Task prompt.
Read the data below line by line and state how many lines hold "Light". Nothing else belongs in the answer.

Data for processing below:

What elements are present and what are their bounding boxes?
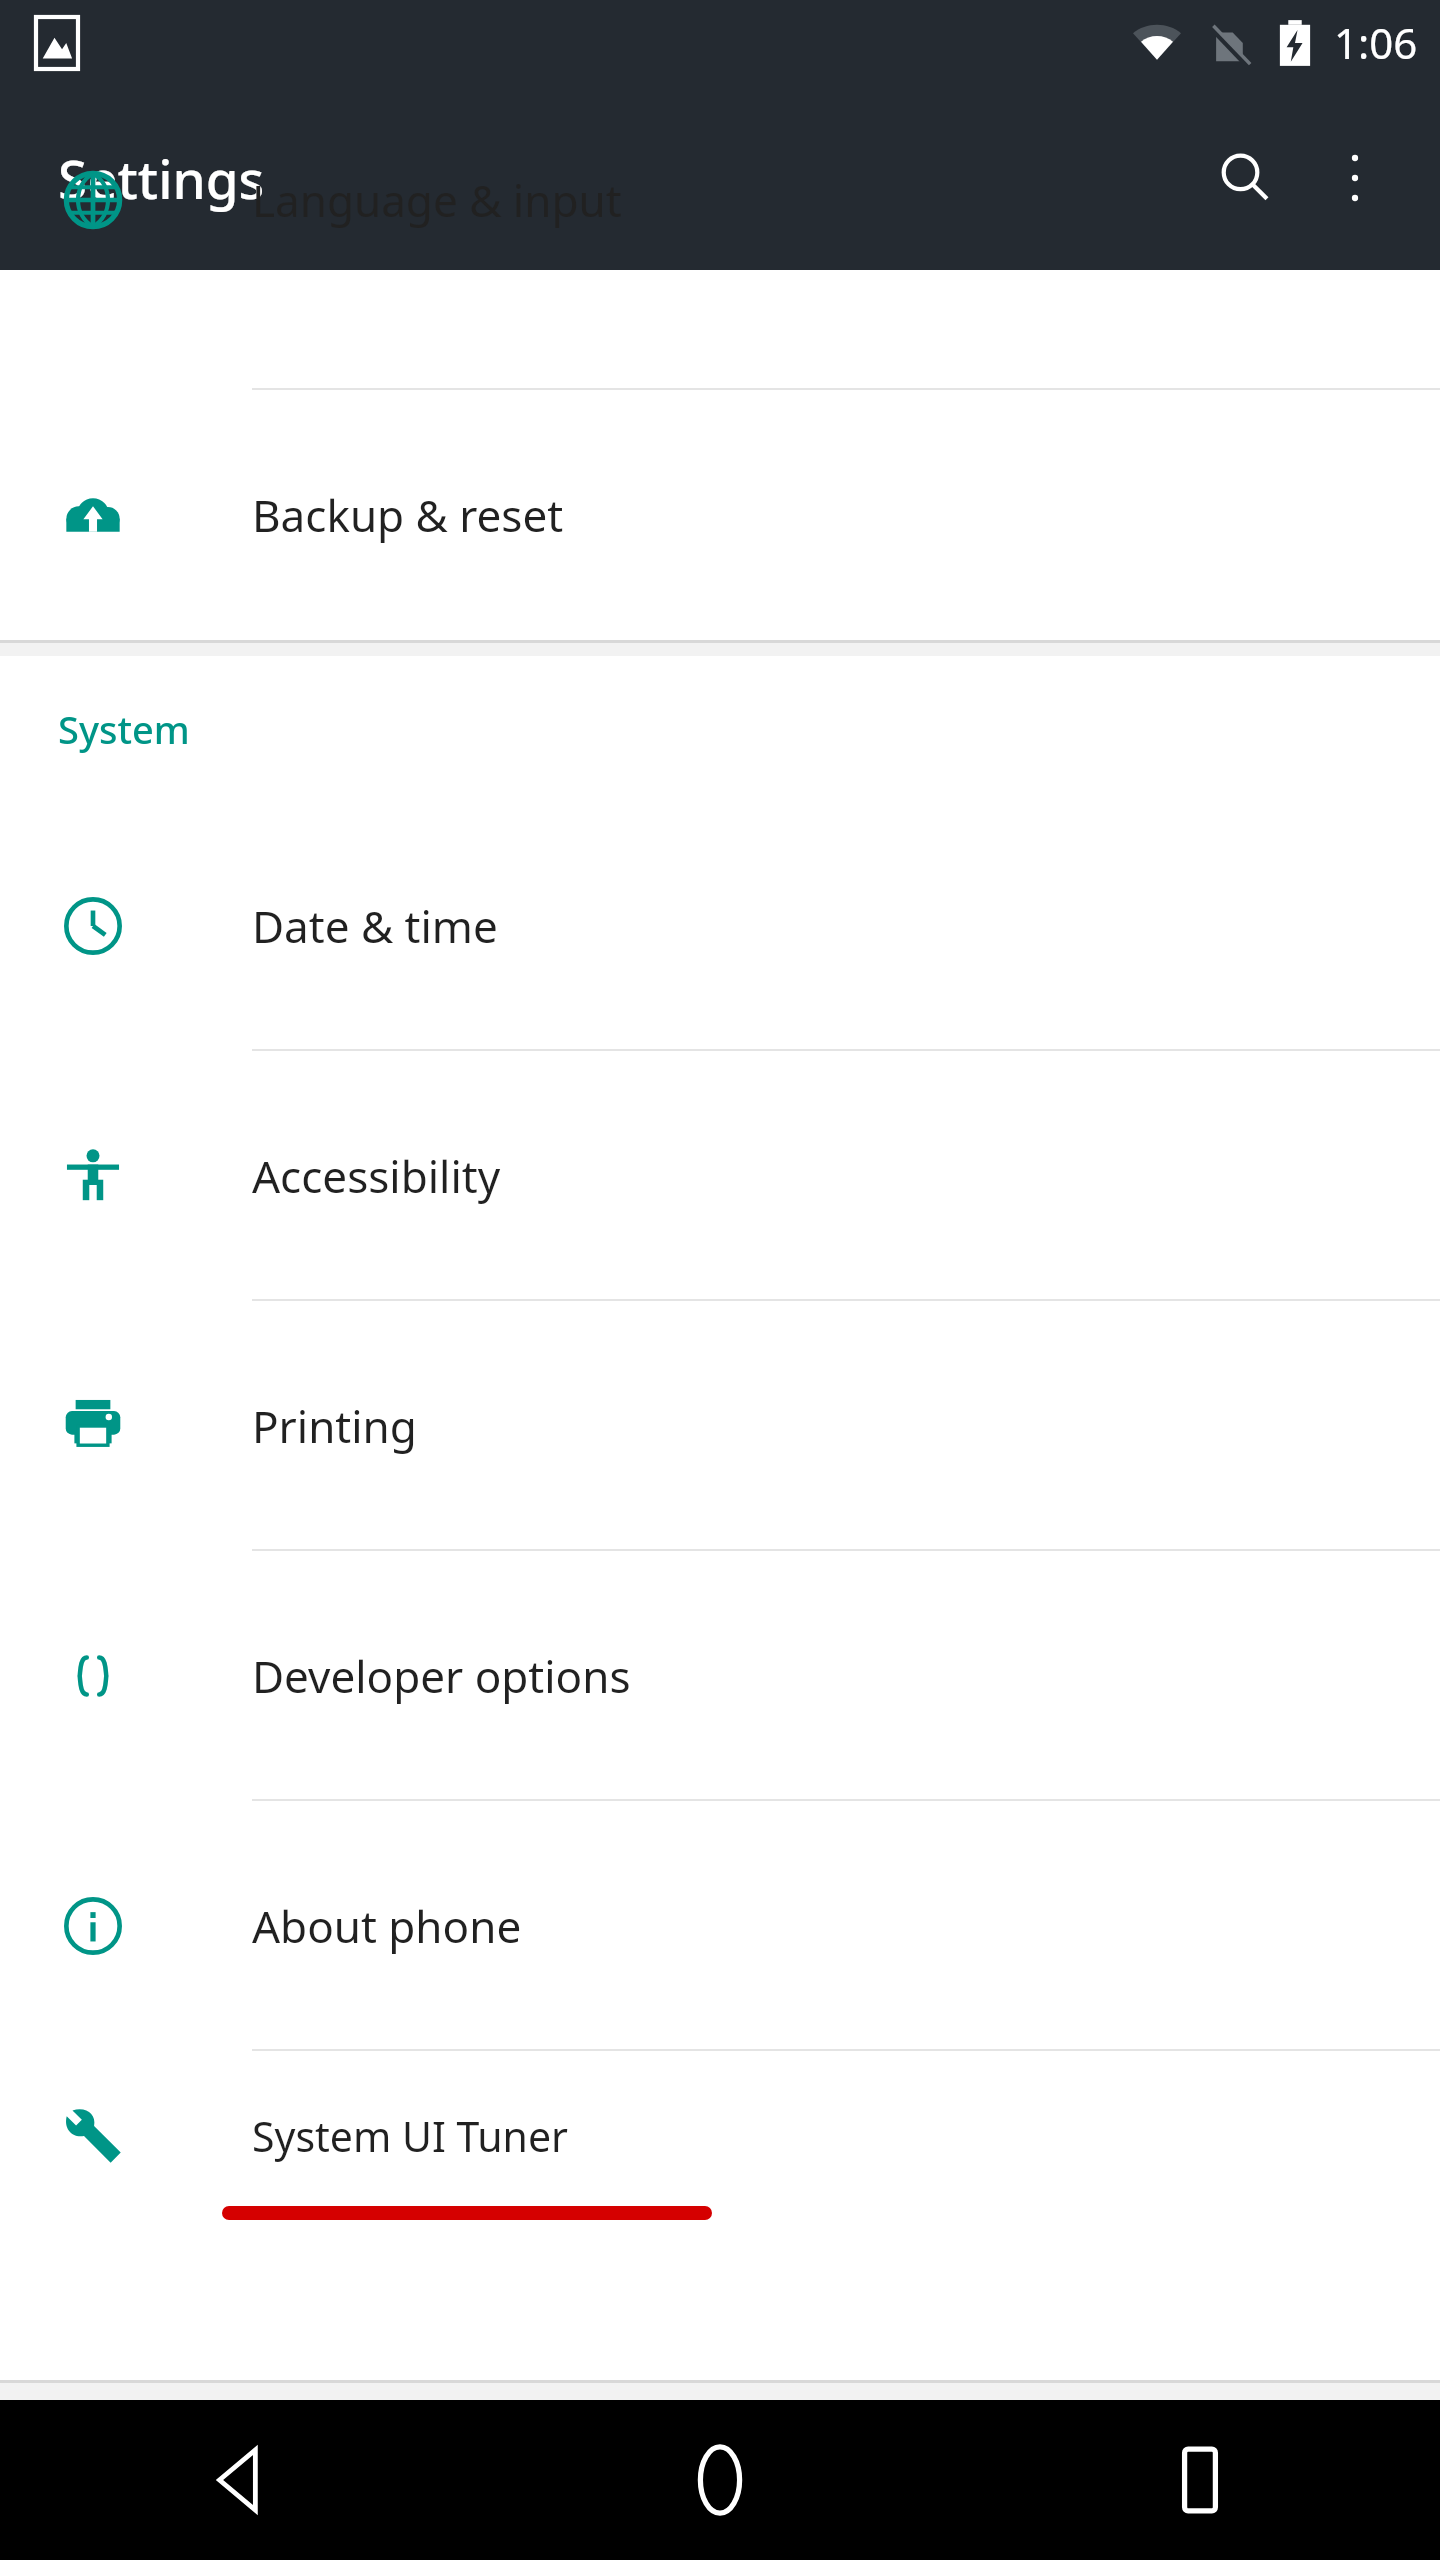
staticText: System UI Tuner [252, 2108, 568, 2164]
button[interactable]: Search [1190, 123, 1300, 233]
staticText: Backup & reset [252, 485, 564, 545]
staticText: Language & input [252, 170, 622, 230]
staticText: Accessibility [252, 1146, 501, 1206]
staticText: System [58, 703, 190, 755]
staticText: Developer options [252, 1646, 631, 1706]
button[interactable]: Accessibility [0, 1051, 1440, 1301]
button[interactable]: More options [1300, 123, 1410, 233]
staticText: Printing [252, 1396, 417, 1456]
staticText: Date & time [252, 896, 498, 956]
button[interactable]: Backup & reset [0, 390, 1440, 640]
button[interactable]: Printing [0, 1301, 1440, 1551]
button[interactable]: Language & input [0, 270, 1440, 390]
button[interactable]: Developer options [0, 1551, 1440, 1801]
button[interactable]: Home [480, 2400, 960, 2560]
button[interactable]: System UI Tuner [0, 2051, 1440, 2251]
button[interactable]: About phone [0, 1801, 1440, 2051]
button[interactable]: Back [0, 2400, 480, 2560]
button[interactable]: Recent apps [960, 2400, 1440, 2560]
staticText: About phone [252, 1896, 522, 1956]
staticText: Settings [58, 142, 265, 214]
staticText: 1:06 [1334, 14, 1418, 71]
button[interactable]: Date & time [0, 801, 1440, 1051]
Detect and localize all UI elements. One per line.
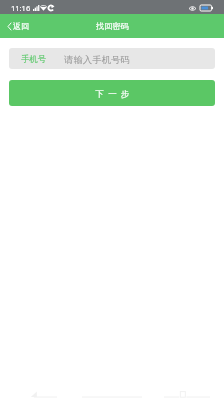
staticText: 请输入手机号码 xyxy=(64,54,130,66)
button[interactable]: 返回 xyxy=(0,17,37,35)
staticText: 返回 xyxy=(13,21,29,31)
staticText: 下一步 xyxy=(95,89,134,100)
button[interactable]: 手机号 xyxy=(9,48,215,69)
staticText: 11:16 xyxy=(11,3,31,13)
staticText: 找回密码 xyxy=(96,21,129,31)
staticText: 手机号 xyxy=(21,54,47,65)
button[interactable]: 下一步 xyxy=(9,80,215,106)
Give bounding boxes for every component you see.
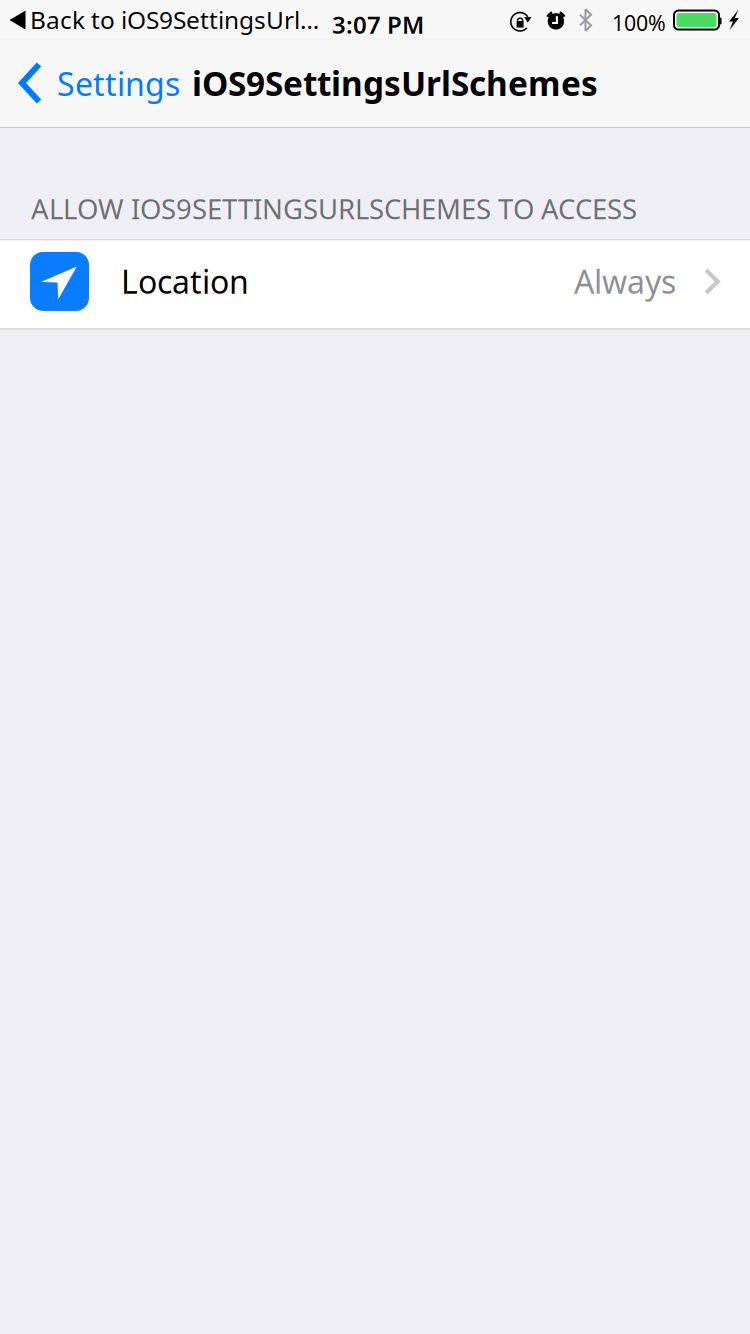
- staticText: 3:07 PM: [332, 9, 424, 40]
- button[interactable]: Location: [0, 240, 750, 328]
- staticText: Settings: [57, 62, 180, 105]
- staticText: Location: [121, 260, 249, 303]
- staticText: iOS9SettingsUrlSchemes: [192, 61, 598, 105]
- staticText: 100%: [612, 9, 666, 37]
- staticText: ALLOW IOS9SETTINGSURLSCHEMES TO ACCESS: [31, 190, 637, 227]
- staticText: Back to iOS9SettingsUrl…: [30, 3, 319, 36]
- button[interactable]: Back to iOS9SettingsUrlSchemes: [0, 0, 319, 40]
- staticText: Always: [574, 260, 676, 303]
- button[interactable]: Settings: [0, 40, 196, 127]
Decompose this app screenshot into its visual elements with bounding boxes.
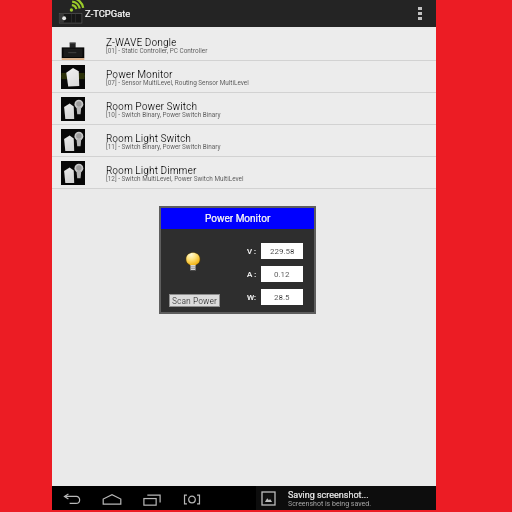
- staticText: [07] - Sensor MultiLevel, Routing Sensor…: [106, 79, 249, 87]
- staticText: 0.12: [274, 270, 290, 279]
- staticText: Power Monitor: [106, 69, 173, 81]
- staticText: Scan Power: [172, 296, 217, 306]
- staticText: Room Power Switch: [106, 101, 198, 113]
- staticText: Z-WAVE Dongle: [106, 37, 177, 49]
- button[interactable]: Room Light Switch: [52, 125, 436, 156]
- button[interactable]: Room Power Switch: [52, 93, 436, 124]
- button[interactable]: Home: [100, 488, 123, 511]
- staticText: 229.58: [270, 247, 295, 256]
- staticText: 28.5: [274, 293, 290, 302]
- button[interactable]: Scan Power: [170, 295, 219, 306]
- staticText: V :: [247, 247, 257, 256]
- staticText: Room Light Dimmer: [106, 165, 197, 177]
- staticText: [11] - Switch Binary, Power Switch Binar…: [106, 143, 221, 151]
- staticText: Z-TCPGate: [85, 8, 131, 19]
- staticText: [01] - Static Controller, PC Controller: [106, 47, 208, 55]
- staticText: W:: [247, 293, 257, 302]
- button[interactable]: Recent apps: [140, 488, 163, 511]
- staticText: [12] - Switch MultiLevel, Power Switch M…: [106, 175, 244, 183]
- button[interactable]: More options: [409, 0, 436, 27]
- staticText: Room Light Switch: [106, 133, 191, 145]
- button[interactable]: Power Monitor: [52, 61, 436, 92]
- button[interactable]: Back: [60, 488, 83, 511]
- staticText: Saving screenshot...: [288, 490, 369, 501]
- button[interactable]: Z-WAVE Dongle: [52, 29, 436, 60]
- staticText: Power Monitor: [205, 213, 271, 225]
- staticText: A :: [247, 270, 257, 279]
- button[interactable]: Room Light Dimmer: [52, 157, 436, 188]
- staticText: [10] - Switch Binary, Power Switch Binar…: [106, 111, 221, 119]
- button[interactable]: Screenshot: [180, 488, 203, 511]
- staticText: Screenshot is being saved.: [288, 500, 372, 508]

End of Data for processing.

Answer section.
4